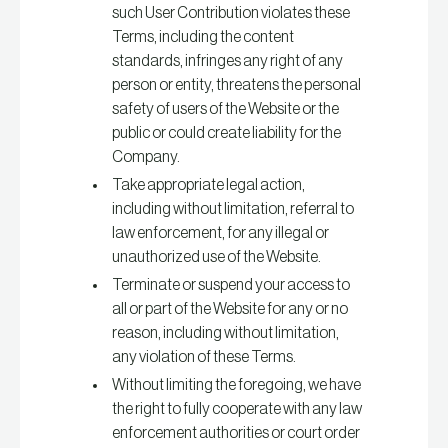
such User Contribution violates these
Terms, including the content
standards, infringes any right of any
person or entity, threatens the personal
safety of users of the Website or the
public or could create liability for the
Company.
Take appropriate legal action,
including without limitation, referral to
law enforcement, for any illegal or
unauthorized use of the Website.
Terminate or suspend your access to
all or part of the Website for any or no
reason, including without limitation,
any violation of these Terms.
Without limiting the foregoing, we have
the right to fully cooperate with any law
enforcement authorities or court order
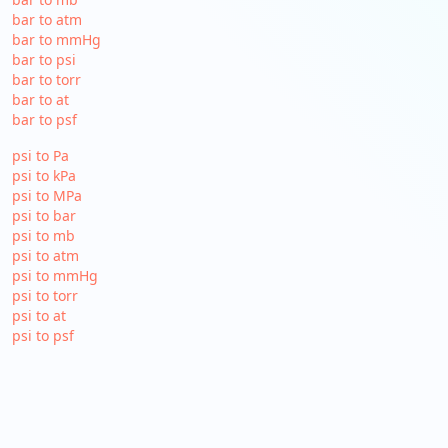
bar to atm
bar to mmHg
bar to psi
bar to torr
bar to at
bar to psf
psi to Pa
psi to kPa
psi to MPa
psi to bar
psi to mb
psi to atm
psi to mmHg
psi to torr
psi to at
psi to psf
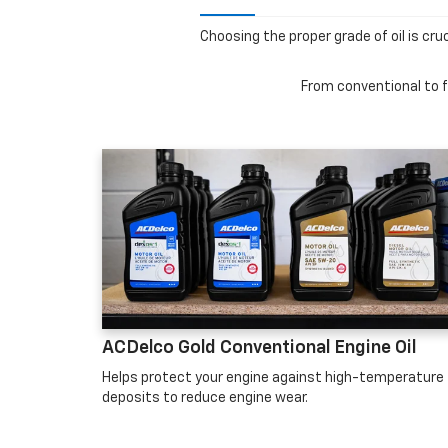
Choosing the proper grade of oil is cru
From conventional to fu
ACDelco Gold Conventional Engine Oil
Helps protect your engine against high-temperature
deposits to reduce engine wear.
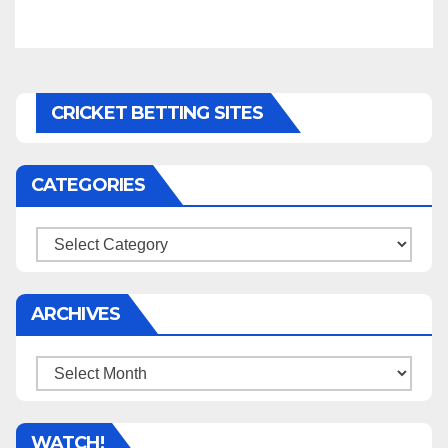
CRICKET BETTING SITES
CATEGORIES
Categories
ARCHIVES
Archives
WATCH!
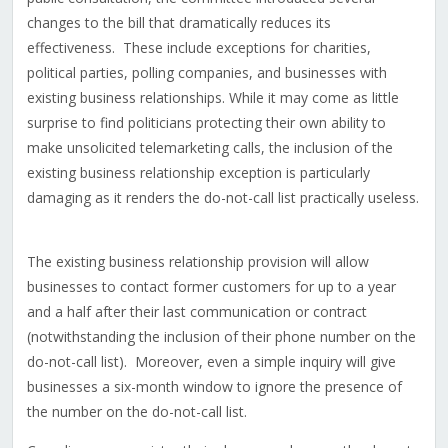
changes to the bill that dramatically reduces its
effectiveness. These include exceptions for charities,
political parties, polling companies, and businesses with
existing business relationships. While it may come as little
surprise to find politicians protecting their own ability to
make unsolicited telemarketing calls, the inclusion of the
existing business relationship exception is particularly
damaging as it renders the do-not-call list practically useless.
The existing business relationship provision will allow
businesses to contact former customers for up to a year
and a half after their last communication or contract
(notwithstanding the inclusion of their phone number on the
do-not-call list). Moreover, even a simple inquiry will give
businesses a six-month window to ignore the presence of
the number on the do-not-call list.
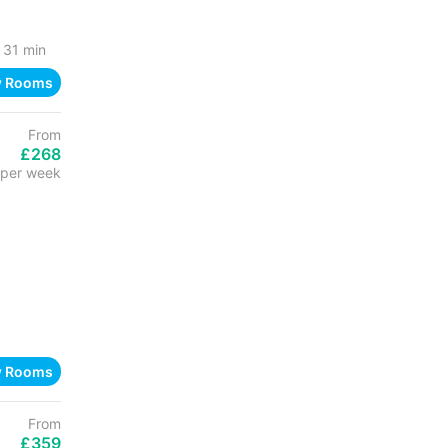
31 min
w Rooms
From
£268
per week
w Rooms
From
£359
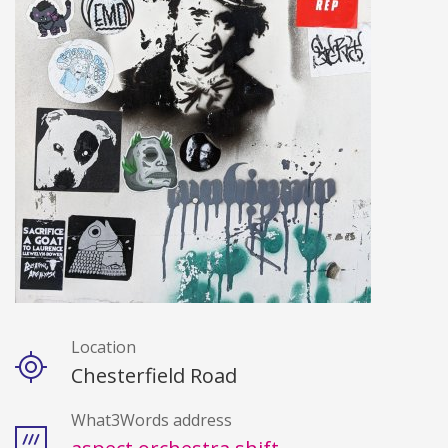
Location
Details
Chesterfield Road
What3Words address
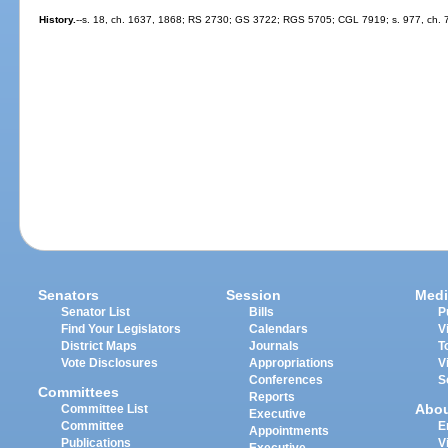
History.
--s. 18, ch. 1637, 1868; RS 2730; GS 3722; RGS 5705; CGL 7919; s. 977, ch. 
Senators
Session
Medi
Senator List
Bills
P
Find Your Legislators
Calendars
V
District Maps
Journals
T
Vote Disclosures
Appropriations
V
Conferences
S
Committees
Reports
Abo
Committee List
Executive
Committee
E
Appointments
Publications
V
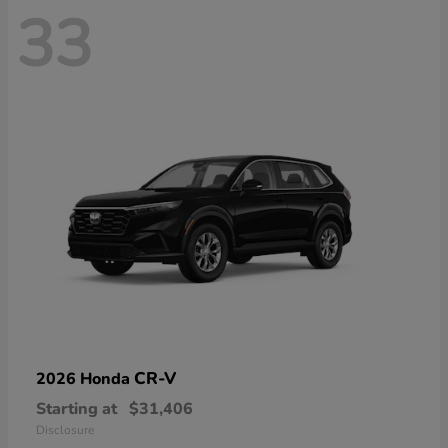
33
CR-V
2026 Honda
Starting at
$31,406
Disclosure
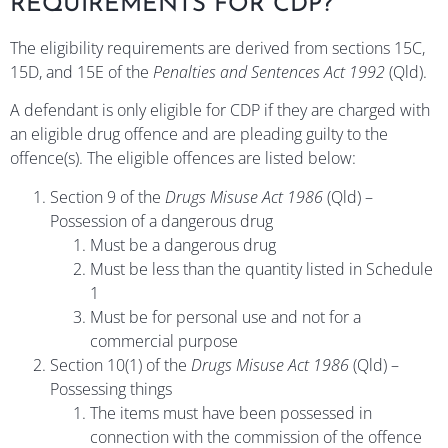
REQUIREMENTS FOR CDP?
The eligibility requirements are derived from sections 15C,
15D, and 15E of the
Penalties and Sentences Act 1992
(Qld).
A defendant is only eligible for CDP if they are charged with
an eligible drug offence and are pleading guilty to the
offence(s). The eligible offences are listed below:
Section 9 of the
Drugs Misuse Act 1986
(Qld) –
Possession of a dangerous drug
Must be a dangerous drug
Must be less than the quantity listed in Schedule
1
Must be for personal use and not for a
commercial purpose
Section 10(1) of the
Drugs Misuse Act 1986
(Qld) –
Possessing things
The items must have been possessed in
connection with the commission of the offence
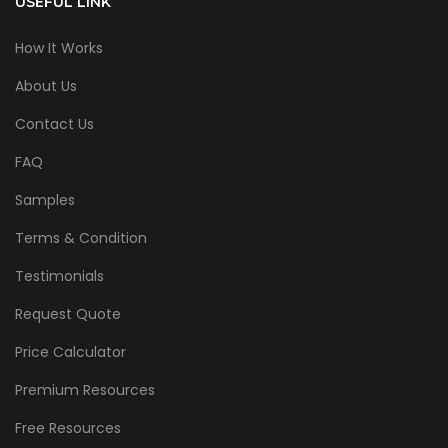
USEFUL LINK
How It Works
About Us
Contact Us
FAQ
Samples
Terms & Condition
Testimonials
Request Quote
Price Calculator
Premium Resources
Free Resources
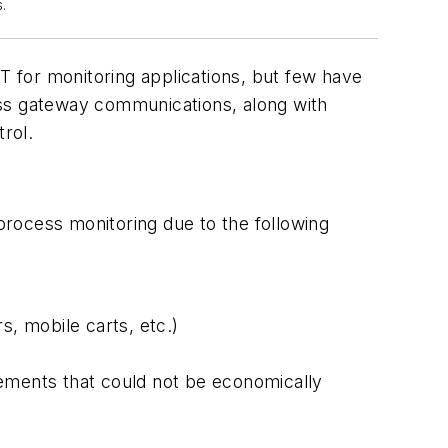
.
 for monitoring applications, but few have
ess gateway communications, along with
rol.
rocess monitoring due to the following
, mobile carts, etc.)
ments that could not be economically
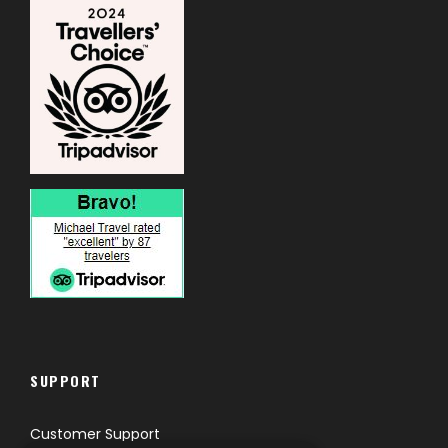
SUPPORT
Customer Support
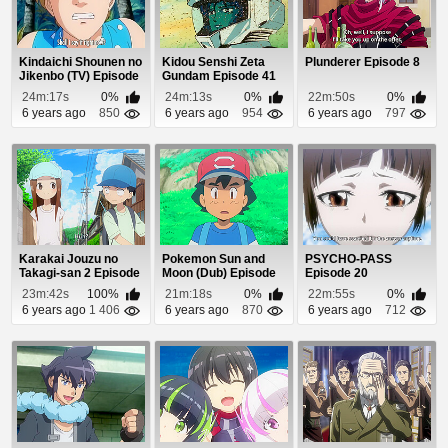
Kindaichi Shounen no
Kidou Senshi Zeta
Plunderer Episode 8
Jikenbo (TV) Episode
Gundam Episode 41
62
24m:17s
0%
24m:13s
0%
22m:50s
0%
6 years ago
850
6 years ago
954
6 years ago
797
Karakai Jouzu no
Pokemon Sun and
PSYCHO-PASS
Takagi-san 2 Episode
Moon (Dub) Episode
Episode 20
11
98
23m:42s
100%
21m:18s
0%
22m:55s
0%
6 years ago
1 406
6 years ago
870
6 years ago
712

● ● ●

What is needed:
Among the lines above, return those that contain the string "offence".

Exercise answer:
an eligible drug offence and are pleading guilty to the
offence(s). The eligible offences are listed below:
connection with the commission of the offence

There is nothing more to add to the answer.